First row implies that "If the given statement or question is right, and you gave the right answer, then you are correct."

Second row: "If the given statement or question is right, but you gave the wrong answer, then you are definitely incorrect."

Third row: "If the given statement or question is wrong (e.g. 'partially and grammatically incorrect by its sense'), but you gave the right answer (e.g. 'you get the point', 'you comprehend on the thought of what is being asked'), then you are correct."
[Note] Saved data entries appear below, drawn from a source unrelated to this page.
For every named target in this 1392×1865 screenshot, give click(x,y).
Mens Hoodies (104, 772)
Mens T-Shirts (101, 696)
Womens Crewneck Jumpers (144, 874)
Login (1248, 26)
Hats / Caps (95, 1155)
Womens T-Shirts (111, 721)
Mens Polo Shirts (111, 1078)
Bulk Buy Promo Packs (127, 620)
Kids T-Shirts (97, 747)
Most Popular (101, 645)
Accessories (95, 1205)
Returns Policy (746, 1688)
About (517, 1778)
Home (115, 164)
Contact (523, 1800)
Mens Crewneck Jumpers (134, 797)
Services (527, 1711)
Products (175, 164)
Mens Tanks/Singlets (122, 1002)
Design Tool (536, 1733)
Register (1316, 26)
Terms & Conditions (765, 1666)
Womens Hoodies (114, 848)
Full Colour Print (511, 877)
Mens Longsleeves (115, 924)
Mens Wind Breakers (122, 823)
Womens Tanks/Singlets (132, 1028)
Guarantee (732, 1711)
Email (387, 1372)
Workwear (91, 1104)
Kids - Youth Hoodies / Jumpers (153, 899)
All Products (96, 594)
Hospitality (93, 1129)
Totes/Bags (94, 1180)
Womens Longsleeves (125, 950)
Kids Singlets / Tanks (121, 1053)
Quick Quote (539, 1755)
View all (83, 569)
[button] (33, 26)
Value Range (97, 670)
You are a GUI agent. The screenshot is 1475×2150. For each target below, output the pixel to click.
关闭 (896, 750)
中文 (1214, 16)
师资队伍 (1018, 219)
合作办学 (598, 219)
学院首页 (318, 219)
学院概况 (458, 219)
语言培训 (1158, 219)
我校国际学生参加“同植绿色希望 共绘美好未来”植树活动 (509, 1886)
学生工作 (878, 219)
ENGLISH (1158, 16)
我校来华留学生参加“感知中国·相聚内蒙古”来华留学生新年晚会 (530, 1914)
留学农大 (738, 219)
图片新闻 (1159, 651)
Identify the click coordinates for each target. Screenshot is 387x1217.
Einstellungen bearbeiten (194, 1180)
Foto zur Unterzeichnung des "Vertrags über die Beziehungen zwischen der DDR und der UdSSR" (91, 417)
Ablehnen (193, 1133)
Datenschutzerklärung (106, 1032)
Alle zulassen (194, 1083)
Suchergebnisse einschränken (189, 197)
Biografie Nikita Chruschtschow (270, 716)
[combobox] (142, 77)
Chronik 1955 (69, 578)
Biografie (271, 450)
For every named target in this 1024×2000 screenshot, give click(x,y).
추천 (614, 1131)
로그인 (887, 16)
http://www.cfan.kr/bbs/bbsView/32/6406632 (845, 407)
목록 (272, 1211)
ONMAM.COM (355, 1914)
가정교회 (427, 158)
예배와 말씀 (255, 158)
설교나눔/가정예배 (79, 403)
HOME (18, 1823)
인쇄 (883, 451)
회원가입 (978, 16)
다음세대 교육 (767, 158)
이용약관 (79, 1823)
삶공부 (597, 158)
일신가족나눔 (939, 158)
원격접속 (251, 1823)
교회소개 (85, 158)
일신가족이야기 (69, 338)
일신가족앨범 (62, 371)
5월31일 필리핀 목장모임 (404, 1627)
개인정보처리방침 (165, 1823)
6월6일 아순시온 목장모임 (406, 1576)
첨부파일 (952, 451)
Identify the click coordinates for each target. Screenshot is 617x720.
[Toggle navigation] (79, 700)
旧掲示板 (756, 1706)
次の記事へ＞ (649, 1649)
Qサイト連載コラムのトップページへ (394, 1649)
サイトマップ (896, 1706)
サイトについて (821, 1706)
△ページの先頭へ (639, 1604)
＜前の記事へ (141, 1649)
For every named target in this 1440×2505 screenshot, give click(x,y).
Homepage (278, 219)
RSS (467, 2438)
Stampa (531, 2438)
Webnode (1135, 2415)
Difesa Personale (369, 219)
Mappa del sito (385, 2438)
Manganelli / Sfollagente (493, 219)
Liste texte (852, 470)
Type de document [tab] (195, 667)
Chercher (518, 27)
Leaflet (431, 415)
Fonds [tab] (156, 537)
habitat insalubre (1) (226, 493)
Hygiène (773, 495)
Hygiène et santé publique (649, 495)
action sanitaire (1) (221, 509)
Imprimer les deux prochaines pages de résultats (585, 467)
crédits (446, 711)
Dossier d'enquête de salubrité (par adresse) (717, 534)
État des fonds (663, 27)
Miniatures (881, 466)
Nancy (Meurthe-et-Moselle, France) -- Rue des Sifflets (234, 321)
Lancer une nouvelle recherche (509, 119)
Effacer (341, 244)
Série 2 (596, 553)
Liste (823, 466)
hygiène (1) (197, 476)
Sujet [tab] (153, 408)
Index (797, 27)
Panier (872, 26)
Fourth row: "If the given statement or question is wrong (completely wrong), whatever your answer might fail, then it may be a bonus point.

I asked my professor in Discrete Structures (Mathematics), I just applied on the given condition.

Answer 17

p->q If I have chocolate, then I am happy.

T T -> T If I have chocolate, then I am happy. As initially stated.

T F -> F If I have chocolate, then I cannot be not happy, by the initial statement.
..............That's why this is false.

F T -> T If I do not have chocolate, I could still be happy
.............. (perhaps because I have a cookie).
.............. This is the one you asked about. Nobody said that p is a
.............. NECESSARY condition for q, just that it is a SUFFICIENT condition.

F F -> T If I do not have chocolate, then I could also be not happy
..............(because nothing else is making me happy).